9. El método de acuerdo con la reivindicación 7, en donde dicha puntuación de LoH corresponde a la proporción de loci heterocigotos con respecto al número total de dicho loci polimórficos en la al menos una ventana genómica.

10. El método de acuerdo con la reivindicación 7, donde dicha puntuación de LoH corresponde al valor p de una prueba estadística.

11. El método de acuerdo con la reivindicación 10, en donde dicha prueba estadística evalúa la importancia de la sobrerrepresentación de loci bialélicos con respecto a las tasas de error de secuenciación y WGA.

12. El método de acuerdo con la reivindicación 10, en donde dicha prueba estadística evalúa la importancia de la infrarrepresentación de loci bialélicos con respecto a una muestra de control.

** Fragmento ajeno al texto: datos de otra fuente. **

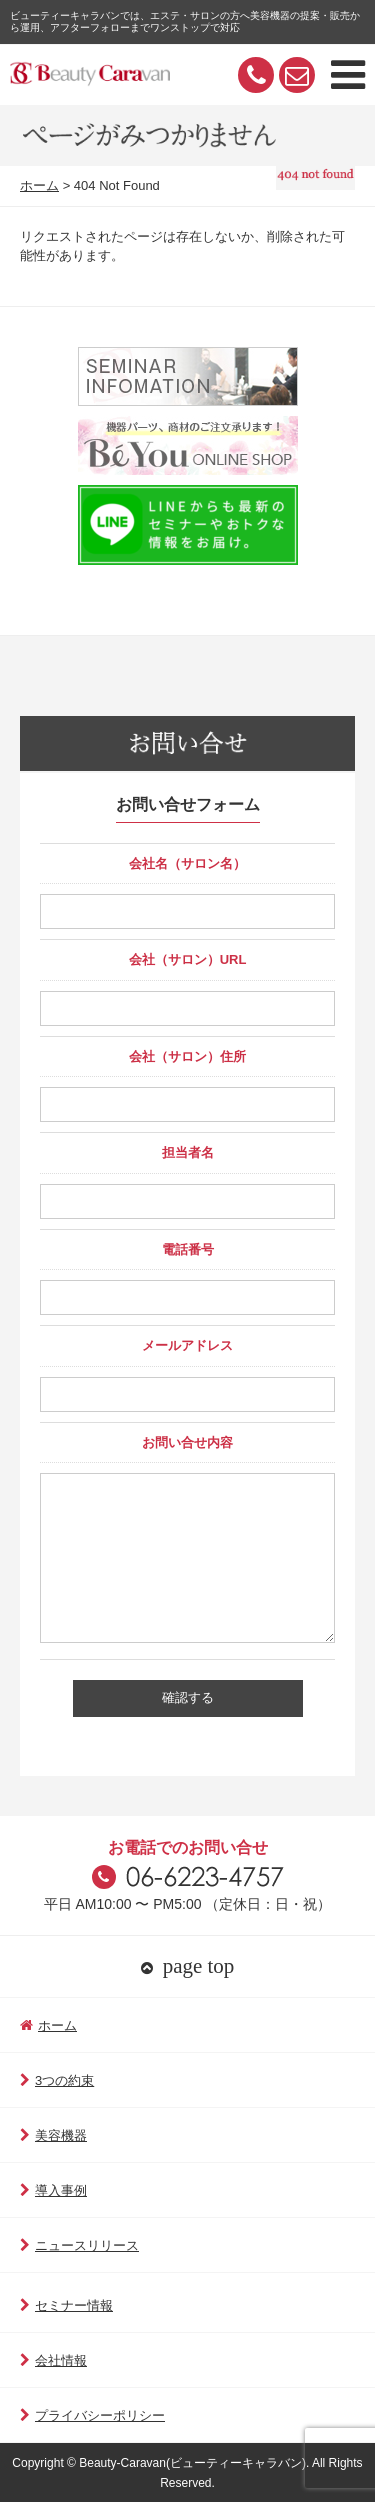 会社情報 (53, 2360)
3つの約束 (57, 2080)
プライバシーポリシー (92, 2415)
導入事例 (53, 2190)
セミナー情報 (66, 2305)
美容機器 (53, 2135)
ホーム (39, 185)
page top (188, 1966)
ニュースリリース (79, 2245)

13. El método de acuerdo con la reivindicación 12, en donde dicha muestra de control comprende al menos una región genómica a ploidía principal de dicha al menos una muestra.

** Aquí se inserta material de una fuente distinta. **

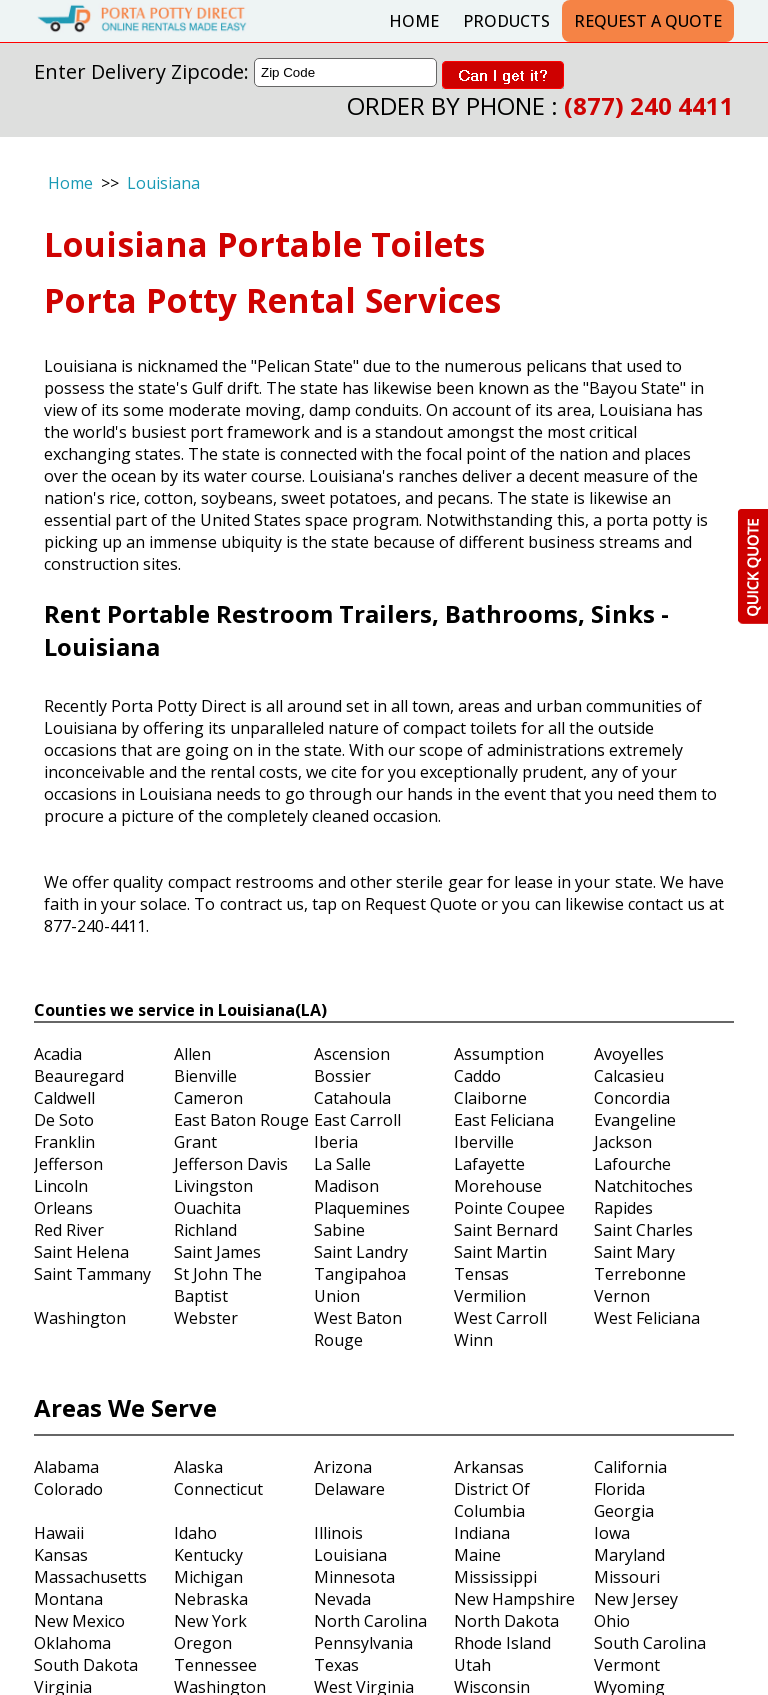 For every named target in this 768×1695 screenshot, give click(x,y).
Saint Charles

14. El método de acuerdo con la reivindicación 12, en donde dicha muestra de control es al menos una muestra normal.

15. El método de acuerdo con la reivindicación 14, en donde dicha al menos una muestra normal se obtiene del mismo individuo bajo prueba del cual se obtuvo dicha al menos una muestra.

16. El método de acuerdo con la reivindicación 12, en donde dicha muestra de control es una muestra materna o paterna, para dicha al menos una muestra.

17. El método de acuerdo con cualquiera de las reivindicaciones 8 a 10, en donde si dicha puntuación de LoH supera un umbral para una ventana genómica se dice que dicha ventana genómica está en LoH.

18. El método de acuerdo con la reivindicación 17, que comprende además un paso de asignar un estado de LoH a al menos una región genómica si las puntuaciones de LoH para cada ventana genómica comprendida en dicha región supera dicho umbral.

19. El método de acuerdo con la reivindicación 17, que comprende además un paso de asignar un estado de LoH a al menos una región genómica en función del estado de LoH de las ventanas genómicas comprendidas en dicha región.

20. El método de acuerdo con las reivindicaciones 18 o 19, en donde dicha al menos una región genómica comprende un gen supresor de tumores.

21. El método de acuerdo con cualquiera de las reivindicaciones precedentes, en donde dicha al menos una muestra es una célula individual.